* _BRIEF_: Starting at the line with "產學合作計畫，乳鉻GalaChromR系列產品皆委託該校" and stopping at the final line, retype the data below exactly; do not carry over any pictures.

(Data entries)
= Beginning of Section =

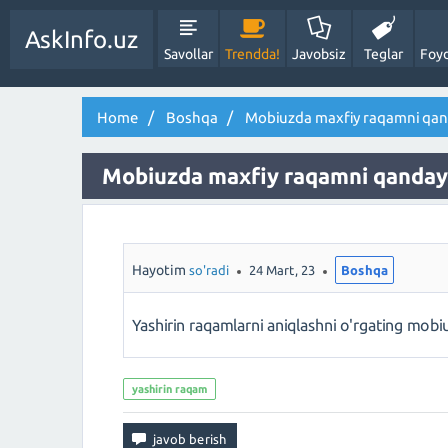
AskInfo.uz
Savollar
Trendda!
Javobsiz
Teglar
Foyd
Home
Boshqa
Mobiuzda maxfiy raqamni qand
Mobiuzda maxfiy raqamni qanday 
Hayotim
so'radi
24 Mart, 23
Boshqa
Yashirin raqamlarni aniqlashni o'rgating 
yashirin raqam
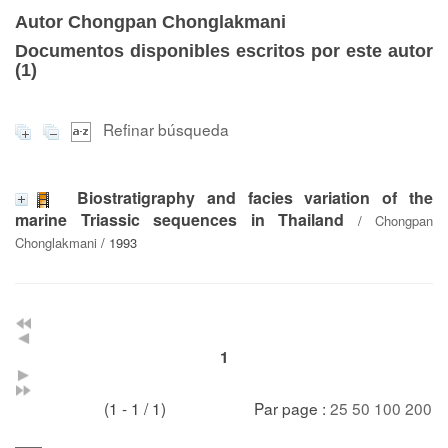
Autor Chongpan Chonglakmani
Documentos disponibles escritos por este autor
(
1
)
Refinar búsqueda
Biostratigraphy and facies variation of the
marine Triassic sequences in Thailand
/
Chongpan
Chonglakmani
/ 1993
1
(1 - 1 / 1)
Par page :
25
50
100
200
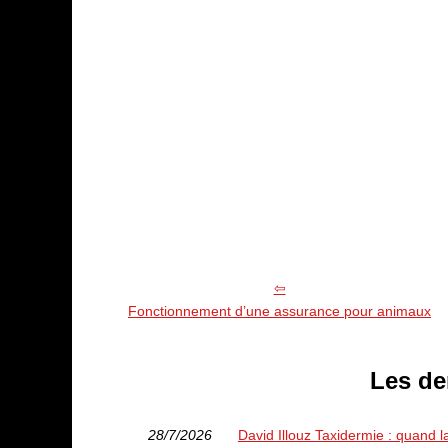
Fonctionnement d’une assurance pour animaux
Les de
28/7/2026
David Illouz Taxidermie : quand l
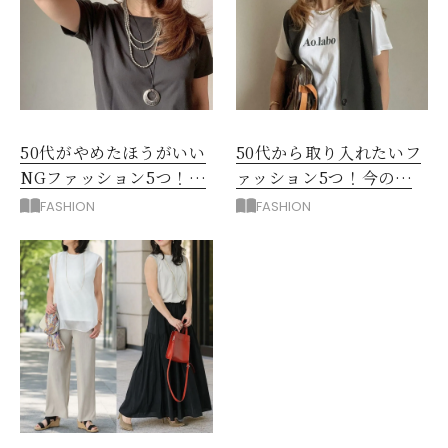
50代がやめたほうがいい
50代から取り入れたいフ
NGファッション5つ！手
ァッション5つ！今の自
持ち服を見直すコツ
分をきれいに見せる服選
FASHION
FASHION
び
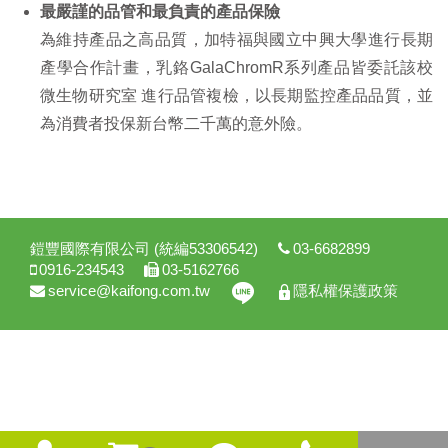
最嚴謹的品管和最負責的產品保險
為維持產品之高品質，加特福與國立中興大學進行長期
產學合作計畫，乳鉻GalaChromR系列產品皆委託該校
微生物研究室 進行品管複檢，以長期監控產品品質，並
為消費者投保新台幣二千萬的意外險。
鎧豐國際有限公司 (統編53306542)
03-6682899
0916-234543
03-5162766
service@kaifong.com.tw
隱私權保護政策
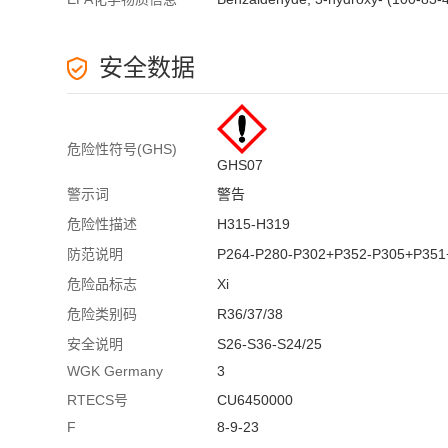
安全数据
危险性符号(GHS)
GHS07
警示词
警告
危险性描述
H315-H319
防范说明
P264-P280-P302+P352-P305+P351
危险品标志
Xi
危险类别码
R36/37/38
安全说明
S26-S36-S24/25
WGK Germany
3
RTECS号
CU6450000
F
8-9-23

= End of Section =

* _SOLVED EXERCISE_:
產學合作計畫，乳鉻GalaChromR系列產品皆委託該校
微生物研究室 進行品管複檢，以長期監控產品品質，並
為消費者投保新台幣二千萬的意外險。
鎧豐國際有限公司 (統編53306542)
03-6682899
0916-234543
03-5162766
service@kaifong.com.tw
隱私權保護政策
安全数据
危险性符号(GHS)
GHS07
警示词
警告
危险性描述
H315-H319
防范说明
P264-P280-P302+P352-P305+P351
危险品标志
Xi
危险类别码
R36/37/38
安全说明
S26-S36-S24/25
WGK Germany
3
RTECS号
CU6450000
F
8-9-23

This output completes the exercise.